Sementara disiang hari pelaksanaan penyiaran tidak dapat dilaksanakan karena kondisi keamanan yang tidak mengizinkan. Adapun para pejuang yang melaksanakan kegiatan penyiaran dan kegiatan lainya adalah sebagai berikut: Kolonel Husin Yusuf sebagai Pimpinan TPRR dan Pemancar Radio. Teknik Pemancar Radio, Abdulah. Teknik Listrik oleh Darwis dan M. Saleh. Protokol penyiaran oleh Idris. Penyiaran dalam bahasa Indonesia Letnan Muda TRI Suryadi. Penyiaran dalam bahasa Inggris oleh Abdullah (pelarian tentara sekutu dari Medan). Penyiaran dalam bahasa Madras oleh Abubakar (pelarian tentara sekutu dari Medan) penyiaran dalam bahasa Tionghoa oleh Wong Fie dari Bireuen.

Jasa Mayor John Lie

Untuk mendapatkan peralatan radio, Komando Tentera Republik Indonesia Divisi Gajah-I dari Malaya (Malaysia) bekerjasama dengan raja penyelundup Asia Tenggara, Mayor John Lie pada masa Agresi Belanda-I (21 Juli 1947).

Perangkat radio dan kelengkapannya itu diselundupkan dari Malaysia melalui perairan Selat Melaka menuju Sungai Yu, Kuala Simpang, Aceh Tamiang. Peralatan radio itulah yang kemudian dipakai dengan nama siaran Radio Rimba Raya.

Menyeludupkan perelatan radio tersebut tidaklah mudah. John Lie mengangkut dengan dua buah kapal kecil. Satu kapal berisi peralatan, satu lagi berisi 12 tentara. Kapal yang berisi tentara tersebut bertugas mengelabui patrol Belanda di Selat Malaka.
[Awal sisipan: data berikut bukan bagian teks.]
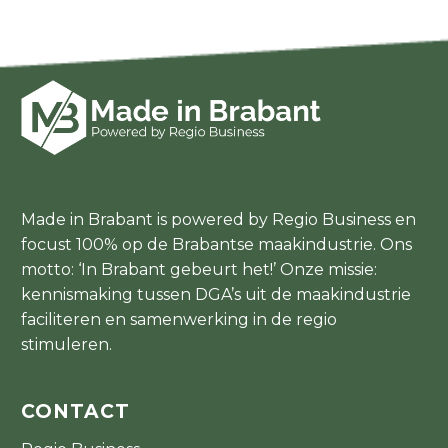
Made in Brabant is powered by Regio Business en
focust 100% op de Brabantse maakindustrie. Ons
motto: ‘In Brabant gebeurt het!’ Onze missie:
kennismaking tussen DGA’s uit de maakindustrie
faciliteren en samenwerking in de regio
stimuleren.
CONTACT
Agar peralatan radio Rimba Raya sampai ke perairan Aceh, John Lie menjadikan kapal berisi 12 tentara sebagai umpan untuk mengalih perhatian Belanda. Kapal dan ke-12 tentara itu pun tewas di tengah laut setelah diserang patroli Belanda.
Sementara kapal yang mengangkut peralatan radio sampai ke Kuala Yu, Kuala Simpang. Di sana, John Lie disambut oleh Nukum Sanani atas perintah Abu Daoud Beureueh.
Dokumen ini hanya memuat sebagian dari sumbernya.